BRIEF DESCRIPTION OF THE DRAWINGS
 FIG. 1 is an exploded perspective view of a preferred embodiment of the backboard cover and backboard combination of the present invention;
 FIG. 2 is a perspective view of the backboard and backboard cover of the present invention;
 FIG. 3 is a perspective view of the backboard cover and backboard of the present invention wherein a person has utilized their fingers to pierce holes in the backboard cover at the backboard's hand holes;
 FIG. 4 is a perspective view of the backboard cover and backboard of the present invention wherein a person has utilized a tool to pierce holes in the backboard cover at the backboard's hand holes;
 FIG. 5 is a perspective view of the backboard cover and backboard of the present invention wherein holes have been formed in the backboard cover at the backboard's hand holes and straps have been installed;
 FIG. 6 is a perspective view of the backboard cover and backboard of the present invention wherein a patient has been strapped to the backboard;
 FIG. 7 is a perspective view of the backboard cover and backboard of the present invention wherein the cover is being removed so as to prevent blood contamination of the backboard;
 FIG. 8 is a perspective view of the backboard cover and backboard of the present invention wherein the backboard cover is being discarded;
 FIG. 9 is an exploded perspective view of the backboard cover and backboard of the present invention wherein an additional back support member has been applied to the backboard; and
 FIG. 10 is a perspective view of the backboard cover, backboard and support member of FIG. 9.

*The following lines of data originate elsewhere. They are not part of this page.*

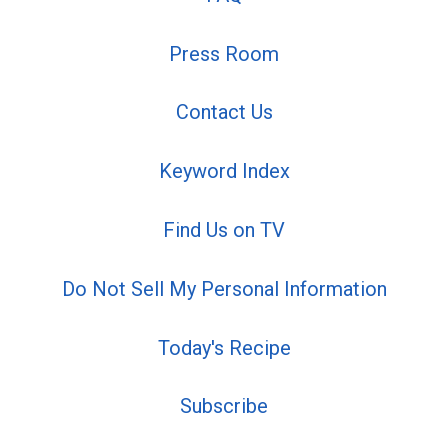
Press Room
Contact Us
Keyword Index
Find Us on TV
Do Not Sell My Personal Information
Today's Recipe
Subscribe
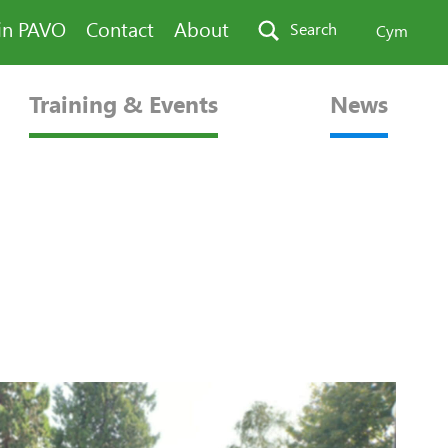
in PAVO
Contact
About
Search
Cym
Training & Events
News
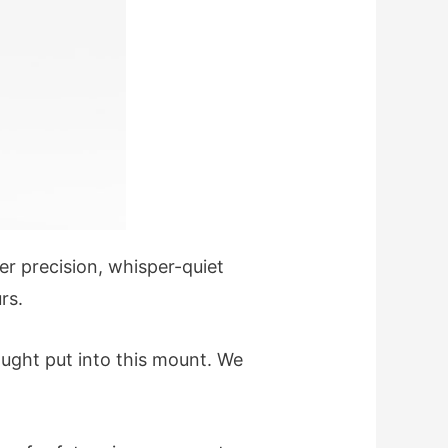
ter precision, whisper-quiet
rs.
ught put into this mount. We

DETAILED DESCRIPTION OF THE INVENTION
 While the present invention is susceptible of embodiment in various forms, as shown in the drawings, hereinafter will be described the presently preferred embodiment of the invention with the understanding that the present disclosure is to be considered as an exemplification of the invention, and it is not intended to limit the invention to the specific embodiments illustrated.
 With reference to FIGS. 1-10, the present invention is directed to a backboard and backboard combination 1 wherein the backboard cover 25 can be easily applied to cover the backboard 3, and the backboard cover 25 can be easily removed for disposal. With reference to FIGS. 1, 8 and 9, the cover 25 is intended for use in covering traditional backboards 3 used by emergency medical technicians to transport patients, primarily for use in pre-hospital trauma care. The backboards described herein have a traditional construction, though the present invention is suitable for use with backboards of less traditional construction.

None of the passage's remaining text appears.